A minha lista de 10 (sobre cultura geral)

Medicina era o objectivo desde sempre. Mas não tive o comprometimento e dedicação exclusiva que as notas necessárias para a entrada no curso, à época, exigiam. Então, no secundário, percebi, muito cedo, que não seria uma candidata à altura. E em vez de me tornar uma sonhadora frustrada, desisti à partida e não à chegada. Fiquei sem segundo plano. E tornei-me uma aluna universitária medíocre. Com a permanente ideia de desistir. Entrei no que deu. E ao contrário de muitos, apesar das constantes ideias de desistência, consegui terminar o curso. Deve ser algo genético a capacidade de não ter desistido. Não atribuo a qualquer mérito meu, que dependesse da minha acção voluntária. Então, entre ser médica, ou qualquer outra profissão que incluísse os meus gostos pessoais, sobravam coisas que não davam para viver nem ter qualquer profissão que os pais sonham para os filhos. Esses gostos incluíam muita coisa, de temáticas muito diferentes umas das outras, muitas vezes até indefiníveis e até pouco coincidentes entre si. Então como isso não dava dinheiro, tornei-me cientista (que é uma profissão que inclui segurança, emprego para a vida e total realização pessoal... Not). Tornei-me cientista por obra total do acaso. Por causa apenas de um professor, do seu entusiasmo, da sua juventude e do seu grupo de investigação, e a uma das poucas aulas teóricas a que fui assistir numa tarde de sexta feira (manhãs não eram para mim). Descobri no decorrer destes anos que em vez de me ter tornado numa pessoa frustrada, aprendi o lado bom da investigação. Permitiu-me viajar, conhecer pessoas incríveis, mundos novos, pessoas que tratam de pessoas, doentes que são curados, outros que morrem mas não em vão, museus, restaurantes, arquitectura, paisagens, livros, escritores, cientistas, comidas, artistas, prémios Nobel, malucos, nerds, e as melhores universidades do mundo. Baseado no supra referido, segue-se a minha lista (por ordem cronológica):

1- Lisboa, a cidade mais bonita do mundo. Apaixonei-me por esta cidade quando a visitei pela primeira vez aos 3 anos. Nunca mais me esqueci de como tudo era alto e grande. Foi o impacto da diferença entre Lisboa e Braga (cidade onde nasci) à época. O sol não brilha em nenhuma cidade do mundo como aqui. A luz e as cores de Lisboa dos telhados e janelas dos quadros de Maluda. O clima perfeito. O Tejo, com dimensão de mar. As colinas. A baixa pombalina. As avenidas novas. A Gulbenkian. A cidade do meu querido António Lobo Antunes. Dos caracóis. Da bica. Do Lux. Das intermináveis e loucas noites do Bairro Alto. De Belém, de onde os portugueses saíram à descoberta do novo mundo.
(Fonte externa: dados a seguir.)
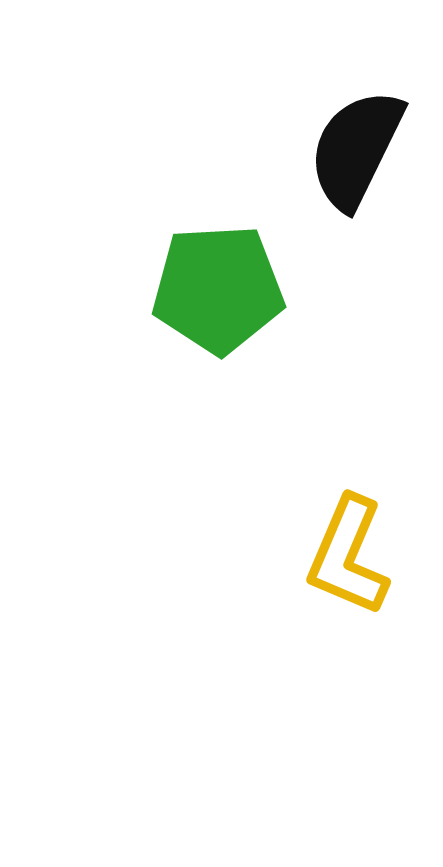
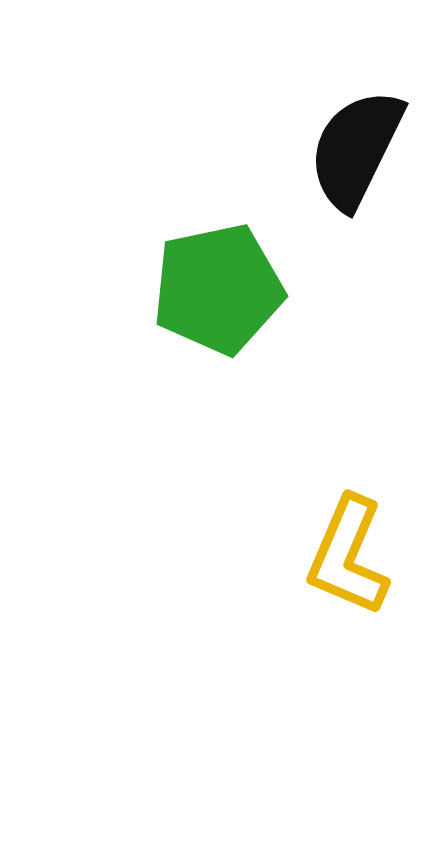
green pentagon: rotated 9 degrees counterclockwise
2 - Na adolescência li a obra completa do Eça de Queirós, à qual volto repetidamente de tempos a tempos, e que continua a ser um dos escritores da minha vida.

3 - Amália intérprete/letrista/poeta dos seus poemas e dos grandes poetas de língua portuguesa (Camões, O’Neill, Homem de Melo, Mourão Ferreira, Régio). Amália é talvez a pessoa que mais lamento não ter conhecido pessoalmente. Talvez a mais importante figura da cultura pop  portuguesa do séc XX e mais conhecida no mundo (esta sim, verdadeiramente, em todos os lugares por onde passei). Sou fascinada pela vida dela. Uma menina que nasceu pobre, que não passou da 3ª classe, que tinha um dom “que Deus lhe deu”, que se alimentava das palmas do público, que se instruiu, que ousou cantar grandes poetas, apreciadora de arte, que escolheu um dia morrer em NY (como uma diva, e bem ao jeito da catarse da tragédia grega, felizmente arrependeu-se a tempo), que amava flores (como a minha mãe). Verdadeira autodidacta.

4 - Clara Ferreira Alves que leio desde 95 no Expresso. Com ela tive verdadeiras aulas de cultura geral. Descobri e apaixonei-me por Hemingway, F. Scott Fitzgerald, Susan Sontag, Graham Green. Fascinei-me pelo Médio Oriente e por desertos. Interessei-me por política e por muitas outras coisas que não cabem nestas linhas. Faz-me sentir que nunca conseguirei ler à velocidade do que (ainda) gostaria de ler e reler. Mas faz-me ter essa meta e, sobretudo, não desistir.

5 - Maria de Sousa, talvez das poucas pessoas que não conheço pessoalmente, mas que mudou a minha vida. Ela que é uma médica que se tornou bióloga e eu que sou uma bióloga que queria ser médica (mas a vida não é tão fácil assim e não deu, lamento). Com ela aprendi que é possível ser-se cientista e gostar de coisas que não têm nada que ver com ciência. Senti-me muito menos só no mundo quando soube que ela gostava de poesia, de tocar piano, de escrever na parte de trás das folhas em que só um lado estava usado. Através dela cheguei a Garcia de Orta, Abel Salazar, António Damásio, Espinoza, Auden, Cummings e por aí vai.

6 – Adriana Calcanhotto – Quase não oiço música porque não consigo fazer mais do que uma coisa ao mesmo tempo. Mas tal como Vinícius e Caetano, Adriana, é muito mais do que uma intérprete. Preferi dá-la como exemplo por ser uma mulher e a mais nova dos três, mais perto, portanto, da minha geração. O que não quer dizer que me interesse menos pelos outros dois. A autobiografia de Caetano é um livro que já li 4 vezes. Aprendi muito sobre o Brasil, sobre a cultura brasileira e sobre o tropicalismo. Quem mais do que Caetano teria a bagagem cultural, o dom e a capacidade para escrever uma canção como Alexandre?”. Uma autêntica lição sobre o Rei da Grécia Antiga.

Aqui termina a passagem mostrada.